First, let's break down the problem and understand the information given:
1. Initial volume of the mixture = 24 cm^3
2. Volume of oxygen used = 90 cm^3
3. Volume decrease after cooling and treatment with KOH = 32 cm^3
Now, let's start solving the problem step by step:
Step 1: Determine the volume of gases produced through the reaction between the mixture and oxygen.
According to the reaction equation for the combustion of methane:
CH4 + 2O2 -> CO2 + 2H2O
The stoichiometric ratio between methane and oxygen is 1:2. Therefore, for every unit of methane reacted, we need two units of oxygen. Since we used 90 cm^3 of oxygen, the volume of methane in the mixture must be half of that, so 90 cm^3 / 2 = 45 cm^3.
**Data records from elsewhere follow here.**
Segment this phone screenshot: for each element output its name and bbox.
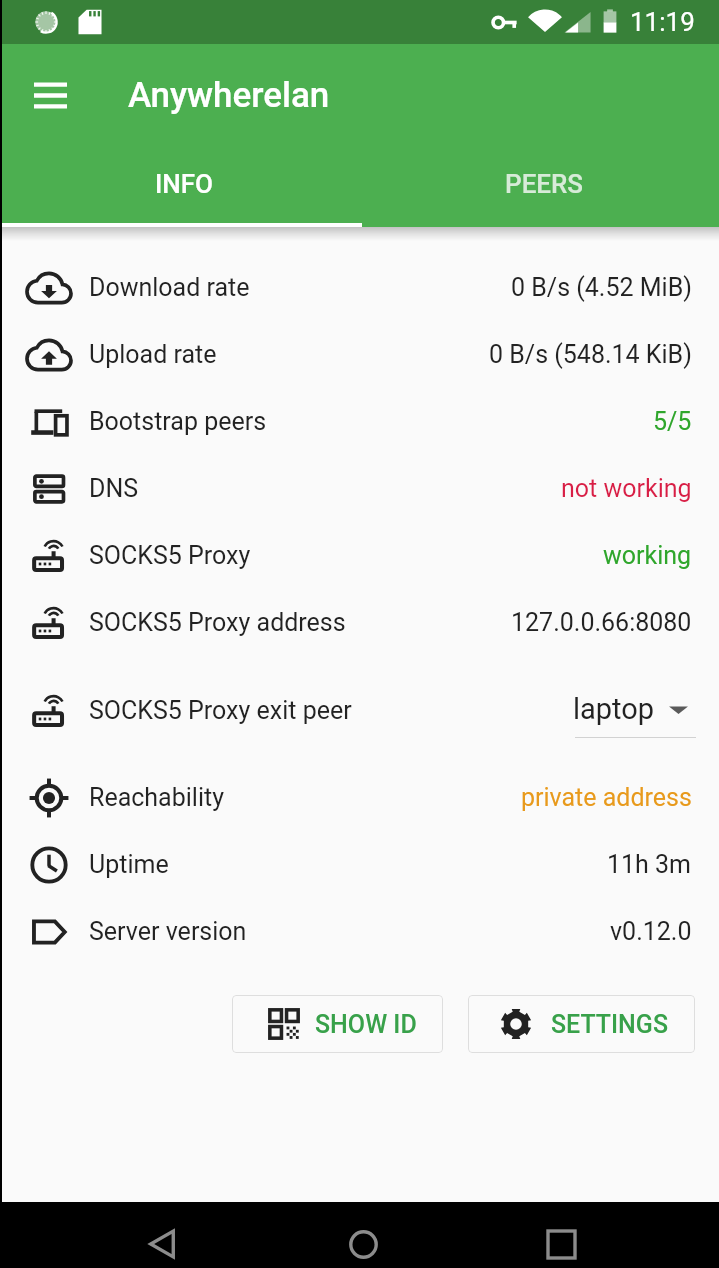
- staticText: v0.12.0: [610, 917, 692, 946]
- staticText: Server version: [89, 917, 247, 946]
- button[interactable]: Upload rate: [0, 321, 719, 388]
- button[interactable]: Back: [134, 1211, 190, 1268]
- staticText: 11:19: [630, 7, 695, 37]
- staticText: 11h 3m: [607, 850, 692, 879]
- staticText: 0 B/s (4.52 MiB): [511, 273, 692, 302]
- staticText: working: [603, 541, 692, 570]
- staticText: SOCKS5 Proxy: [89, 541, 251, 570]
- staticText: Upload rate: [89, 340, 217, 369]
- staticText: 5/5: [653, 407, 692, 436]
- staticText: DNS: [89, 474, 139, 503]
- staticText: Download rate: [89, 273, 250, 302]
- staticText: Uptime: [89, 850, 169, 879]
- button[interactable]: SOCKS5 Proxy: [0, 522, 719, 589]
- staticText: INFO: [155, 169, 214, 199]
- staticText: laptop: [573, 692, 655, 726]
- staticText: SETTINGS: [551, 1010, 668, 1039]
- button[interactable]: SOCKS5 Proxy exit peer: [0, 677, 719, 744]
- button[interactable]: PEERS: [364, 148, 719, 220]
- staticText: Anywherelan: [128, 75, 330, 116]
- button[interactable]: Download rate: [0, 254, 719, 321]
- button[interactable]: Server version: [0, 898, 719, 965]
- button[interactable]: SETTINGS: [468, 995, 695, 1053]
- staticText: Reachability: [89, 783, 224, 812]
- staticText: private address: [521, 783, 692, 812]
- button[interactable]: Reachability: [0, 764, 719, 831]
- staticText: Bootstrap peers: [89, 407, 267, 436]
- button[interactable]: SHOW ID: [232, 995, 443, 1053]
- button[interactable]: Open navigation menu: [14, 59, 86, 131]
- button[interactable]: Home: [335, 1211, 391, 1268]
- staticText: PEERS: [505, 169, 583, 199]
- button[interactable]: INFO: [5, 148, 364, 220]
- button[interactable]: Recent apps: [533, 1211, 589, 1268]
- button[interactable]: DNS: [0, 455, 719, 522]
- button[interactable]: laptop: [573, 692, 692, 737]
- button[interactable]: Bootstrap peers: [0, 388, 719, 455]
- staticText: not working: [561, 474, 692, 503]
- button[interactable]: SOCKS5 Proxy address: [0, 589, 719, 656]
- staticText: 127.0.0.66:8080: [511, 608, 692, 637]
- staticText: SHOW ID: [315, 1010, 417, 1039]
- staticText: SOCKS5 Proxy exit peer: [89, 696, 352, 725]
- button[interactable]: Uptime: [0, 831, 719, 898]
- staticText: SOCKS5 Proxy address: [89, 608, 346, 637]
- staticText: 0 B/s (548.14 KiB): [489, 340, 692, 369]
Step 2: Determine the volume decrease after cooling and treatment with KOH.
When the resulting gases from the reaction are treated with KOH, any carbon dioxide that is present will be absorbed. The volume decrease after treatment is due to the carbon dioxide being removed.
Given that the volume decreased by 32 cm^3, we can deduce that the volume of carbon dioxide in the mixture is 32 cm^3.
Step 3: Calculate the volume of remaining gases, which is the sum of methane and ethane, after the removal of carbon dioxide.
The remaining volume of gases after the absorption of carbon dioxide is the initial volume minus the volume decrease, which is 24 cm^3 - 32 cm^3 = -8 cm^3.
Since volume cannot be a negative value, it means that all of the carbon dioxide was absorbed, and the initial volume of 24 cm^3 was entirely comprised of methane and ethane. Therefore, the composition of the mixture is 100% methane and 0% ethane.
In conclusion, the mixture consists of 100% methane and 0% ethane.